For self-driving-car developers, like many iPhone and Google Photos users, the growing cost of storing files in the cloud has become a headache.
Earlier, robocar companies continued with a brute-force approach to maximize miles and data. “We can get all the data that cars see over time, the hundreds of thousands of pedestrians, cyclists, and vehicles, [and] take from that a model of how we expect them to work,” said Chris Urmson, an early leader of Google’s self-driving project, in a 2015 TED Talk.
Urmson is speaking at a time when autonomous car prototypes are relatively small and some of the companies testing them are able to store almost every data point they capture from the road. But nearly a decade later, Google’s project and many others have fallen far short of their own timeline predictions for success. Growing fleets, better sensors, and tighter budgets are forcing companies working on robotaxi and robofreight services to be more selective about what stays on their servers.

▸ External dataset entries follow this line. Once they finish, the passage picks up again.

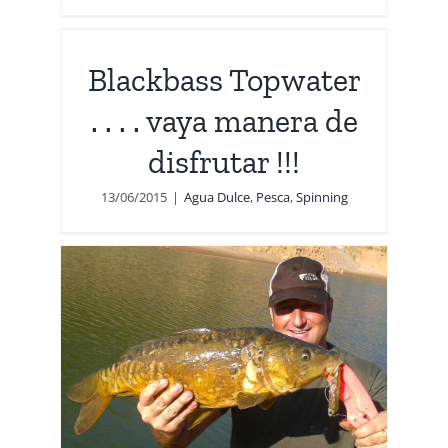
. .
e
Blackbass Topwater
. . . . vaya manera de
disfrutar !!!
13/06/2015
|
Agua Dulce
,
Pesca
,
Spinning
g
ck
h
ing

The newfound restraint is a sign of maturity for an industry that is starting to move people and things without drivers in some cities when the weather is good and the streets are relatively clear. , but has yet to make a profit. Knowing which data to keep and which to discard will be key to expanding service to more locations as companies train their technology on the nuances of new areas.

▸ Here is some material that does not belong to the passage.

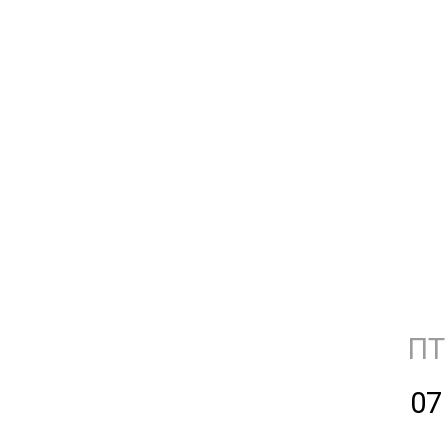
ПТ
07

“Having tons and tons of more data is valuable to some extent,” said Andrew Chatham, who manages the computer infrastructure at Google driverless tech spinout Waymo. “But at some point, having more interesting data is important.” Rivals including Aurora, Cruise, Motional, and TuSimple also continue to guard their data stores.

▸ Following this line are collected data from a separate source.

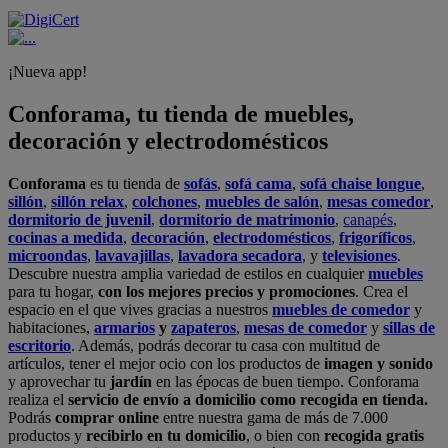
¡Nueva app!
Conforama, tu tienda de muebles,
decoración y electrodomésticos
Conforama
es tu tienda de
sofás
,
sofá cama
,
sofá chaise longue
,
sillón
,
sillón relax
,
colchones
,
muebles de salón
,
mesas comedor
,
dormitorio de juvenil
,
dormitorio de matrimonio
,
canapés
,
cocinas a medida
,
decoración
,
electrodomésticos
,
frigoríficos
,
microondas
,
lavavajillas
,
lavadora secadora
, y
televisiones
.
Descubre nuestra amplia variedad de estilos en cualquier
muebles
para tu hogar,
con los mejores precios y promociones
. Crea el
espacio en el que vives gracias a nuestros
muebles de comedor
y
habitaciones,
armarios
y
zapateros
,
mesas de comedor
y
sillas de
escritorio
. Además, podrás decorar tu casa con multitud de
artículos, tener el mejor ocio con los productos de
imagen y sonido
y aprovechar tu
jardín
en las épocas de buen tiempo. Conforama
realiza el
servicio de envío a domicilio como recogida en tienda.
Podrás
comprar online
entre nuestra gama de más de 7.000
productos y
recibirlo en tu domicilio
, o bien con
recogida gratis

The trend could spread at a time when driverless projects face pressure to control spending after years of losses. Companies from General Motors, which owns robotaxi service Cruise, to Waymo-owned Alphabet are in the midst of extensive cost cuts this year—including mass layoffs—as sales in core businesses is slow due to a shaky economy. Meanwhile, cheap and easy funding is drying up for autonomous car startups.
Of course, all spending is scrutinized. Amazon Web Services charges about 2 cents per gigabyte per month for its popular S3 cloud storage service, a price that can easily add up for data-intensive projects, and double in some cases when factoring of data transfer bandwidth costs. Intel estimated in 2016 that each autonomous car would generate 4,000 gigabytes of data per day, a volume that would cost about $350,000 to store for a year at Amazon’s current prices.
Chucking data can be bad for the tech industry. Companies like Google and Meta have long been mocked and even punished for collecting everything they can—including users’ locations, clicks, and searches—with the idea that greater understanding of behavior leads to better designed services. The mantra creates a culture of data collection despite any obvious application. For example, Google CEO Sundar Pichai acknowledged in 2019 that “only a small subset of data helps serve ads.”
Self-driving-car developers initially had the same philosophy of maximizing data. They produce video from arrays of cameras inside and outside vehicles, audio recordings from microphones, point clouds that map objects in space from lidar and radar, diagnostic readings from parts of vehicle, GPS readings, and more.
Some believe that the more data collected, the smarter the self-driving system will be, said Brady Wang, who studies automotive technologies at market researcher Counterpoint. But the method doesn’t always work because the volume and complexity of the data make them difficult to organize and understand, Wang said.